At 12:57 PM +1000 10/2/07, Matt Flax wrote:
Current physiologically based models incorporate feedback. Alas a
majority of them are dependent on the traditional travelling wave
process. This is not a problem however, I can use the travelling wave as
a passive mode of input if the research community suggests it is the way

Why would you consider a passive travelling wave, when an active one is much better, more plausible, and not hard to model?

Perhaps the biggest problem with feedback models is that they don't
specify the physiological correlation between the feedback and the hair
cell, Organ of Corti nor Cochlea.

You mean there's not a well established micro-mechanical mechanism for how the OHCs push back on the BM with an appropriate phase? Maybe so, but functionally it's pretty clear what has to be modeled. Chuck Steele at Stanford has some credible-looking micro-mechanical simulations, as well.

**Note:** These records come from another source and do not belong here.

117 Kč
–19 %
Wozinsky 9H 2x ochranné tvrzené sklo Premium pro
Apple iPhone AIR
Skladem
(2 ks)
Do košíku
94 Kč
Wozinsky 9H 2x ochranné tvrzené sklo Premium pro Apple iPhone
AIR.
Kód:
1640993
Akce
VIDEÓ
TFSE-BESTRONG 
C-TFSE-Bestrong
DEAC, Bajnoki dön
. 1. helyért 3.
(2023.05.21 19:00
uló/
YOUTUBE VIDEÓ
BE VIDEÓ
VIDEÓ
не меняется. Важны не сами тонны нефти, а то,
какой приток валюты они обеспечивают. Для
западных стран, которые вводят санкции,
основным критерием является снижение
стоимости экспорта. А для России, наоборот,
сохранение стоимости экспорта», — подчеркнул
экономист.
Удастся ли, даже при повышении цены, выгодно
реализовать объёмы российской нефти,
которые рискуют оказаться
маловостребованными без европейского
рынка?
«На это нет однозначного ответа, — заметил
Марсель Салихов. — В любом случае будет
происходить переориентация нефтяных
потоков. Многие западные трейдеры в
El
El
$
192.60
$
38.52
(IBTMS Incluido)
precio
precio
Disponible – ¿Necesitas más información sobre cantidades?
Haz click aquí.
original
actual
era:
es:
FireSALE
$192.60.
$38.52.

Here are some feedback models with no physiological basis for the
feedback :
a] Zwicker's fantastic model - which begins with the travelling wave [1]
b] Hopf bifurcation models - which augment the travelling wave. [2] for

The Hopf thing (Thomas Duke & Frank Julicher paper) seems to lead to a way-too-sharp filter when the gain is high. With feedback that is not highly tuned, not near local oscillation, but with distributed amplifiication of the traveling wave, you can get much more realistic, not too narrow, filters. The system can still have oscillations, or near oscillations, if points of damage cause reflections.